29 Jun 2026

The Pharmaceutical Companies Association (Les Entreprises du Médicament, LEEM) has published its 2026 360° barometer on France’s attractiveness for medicines, presenting access to innovation as part of a wider assessment of the country’s position in pharmaceutical research, production and investment.

The report was prepared by PwC Strategy& for LEEM. It brings together indicators on medicines access, clinical-trial activity, industrial production, employment and export performance. The access section draws on the same availability and delay data used in the 2025 EFPIA Patients WAIT Indicator, but LEEM places those figures within a France-specific argument on the conditions shaping launch priority and investment.

The France–Germany comparison carries much of the access message. LEEM reports that 60% of new medicines are accessible and reimbursable in France, compared with 93% in Germany. Median access time is given as 520 days in France and 56 days in Germany. These are the same headline figures as those reported for France and Germany in the latest WAIT analysis, while LEEM uses them to support a broader diagnosis of the French market environment.

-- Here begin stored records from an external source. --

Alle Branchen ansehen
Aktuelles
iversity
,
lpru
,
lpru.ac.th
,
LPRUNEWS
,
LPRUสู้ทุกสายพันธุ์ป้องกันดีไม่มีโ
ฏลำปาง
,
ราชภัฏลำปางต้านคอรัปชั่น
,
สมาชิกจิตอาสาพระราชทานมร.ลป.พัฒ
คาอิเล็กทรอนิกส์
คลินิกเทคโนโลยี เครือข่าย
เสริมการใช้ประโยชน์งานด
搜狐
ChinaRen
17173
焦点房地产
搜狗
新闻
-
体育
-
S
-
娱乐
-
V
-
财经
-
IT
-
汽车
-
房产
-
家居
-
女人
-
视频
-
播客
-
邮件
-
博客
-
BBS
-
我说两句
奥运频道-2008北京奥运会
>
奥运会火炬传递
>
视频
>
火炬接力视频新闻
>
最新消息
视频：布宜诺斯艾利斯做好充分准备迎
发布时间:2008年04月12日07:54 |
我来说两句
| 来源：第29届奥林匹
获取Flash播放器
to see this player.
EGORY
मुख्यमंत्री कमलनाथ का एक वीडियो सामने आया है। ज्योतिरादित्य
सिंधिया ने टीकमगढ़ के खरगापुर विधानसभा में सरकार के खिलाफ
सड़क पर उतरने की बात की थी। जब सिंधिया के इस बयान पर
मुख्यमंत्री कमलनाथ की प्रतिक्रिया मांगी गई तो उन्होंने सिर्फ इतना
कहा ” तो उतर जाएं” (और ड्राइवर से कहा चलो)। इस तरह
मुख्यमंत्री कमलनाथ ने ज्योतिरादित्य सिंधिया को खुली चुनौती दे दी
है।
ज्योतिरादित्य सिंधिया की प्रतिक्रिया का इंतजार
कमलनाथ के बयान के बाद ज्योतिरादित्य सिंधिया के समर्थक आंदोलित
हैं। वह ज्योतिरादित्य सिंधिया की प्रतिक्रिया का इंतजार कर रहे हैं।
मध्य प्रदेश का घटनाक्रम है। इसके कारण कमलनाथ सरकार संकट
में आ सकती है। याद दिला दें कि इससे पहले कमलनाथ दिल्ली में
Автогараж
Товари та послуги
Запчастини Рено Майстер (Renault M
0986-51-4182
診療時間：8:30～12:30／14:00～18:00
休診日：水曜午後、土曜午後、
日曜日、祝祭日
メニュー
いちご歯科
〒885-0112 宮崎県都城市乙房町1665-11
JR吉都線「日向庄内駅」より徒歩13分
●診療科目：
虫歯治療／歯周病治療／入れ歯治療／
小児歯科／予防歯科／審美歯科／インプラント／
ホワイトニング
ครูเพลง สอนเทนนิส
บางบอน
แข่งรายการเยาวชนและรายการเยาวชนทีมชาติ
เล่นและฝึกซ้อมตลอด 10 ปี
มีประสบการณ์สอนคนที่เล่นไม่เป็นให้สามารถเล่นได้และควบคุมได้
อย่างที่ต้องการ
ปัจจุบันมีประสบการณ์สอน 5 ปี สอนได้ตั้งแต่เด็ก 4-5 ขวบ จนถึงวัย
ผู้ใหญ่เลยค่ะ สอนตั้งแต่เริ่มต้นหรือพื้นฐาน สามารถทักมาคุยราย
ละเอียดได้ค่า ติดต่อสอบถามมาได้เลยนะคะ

LEEM links the French position to the length of pricing and reimbursement negotiations and to the way value is recognised for innovative medicines. Its proposed responses include faster negotiations, removal of blockages affecting orphan and innovative medicines, consolidation of early access, and more consistent evaluation.

Early access is treated as one of France’s compensating mechanisms, but with uneven use. LEEM reports that fewer than one in two medicines had an early-access request in 2025. The figure limits any simple reading of early access as a general offset to slower permanent reimbursement, particularly for products that do not enter that route before full pricing and reimbursement negotiation.

The access indicators sit alongside wider competitiveness measures. LEEM points to international competition in clinical research, gives Europe’s share of new clinical trials as 20%, and frames France’s position as dependent on both faster access conditions and a more predictable environment for research and production.

The report adds weight to the current framework-agreement negotiation between the Economic Committee for Health Products (Comité économique des produits de santé, CEPS) and medicines companies. By placing WAIT access metrics within a broader attractiveness barometer, LEEM ties reimbursement delay to the same policy discussion as clinical-trial location, production investment and France’s ability to remain a priority launch market.

Source: Pharmaceutical Companies Association, LEEM

Link: Baromètre 360° de l’attractivité de la France pour l’industrie pharmaceutique - Edition 2026 : Accès aux traitements, progrès thérapeutique, attractivité de la France : reprendre l’avantage ou décrocher ? (360° barometer of France’s attractiveness for the pharmaceutical industry - 2026 edition: Access to treatments, therapeutic progress, France’s attractiveness: regain the advantage or fall behind?)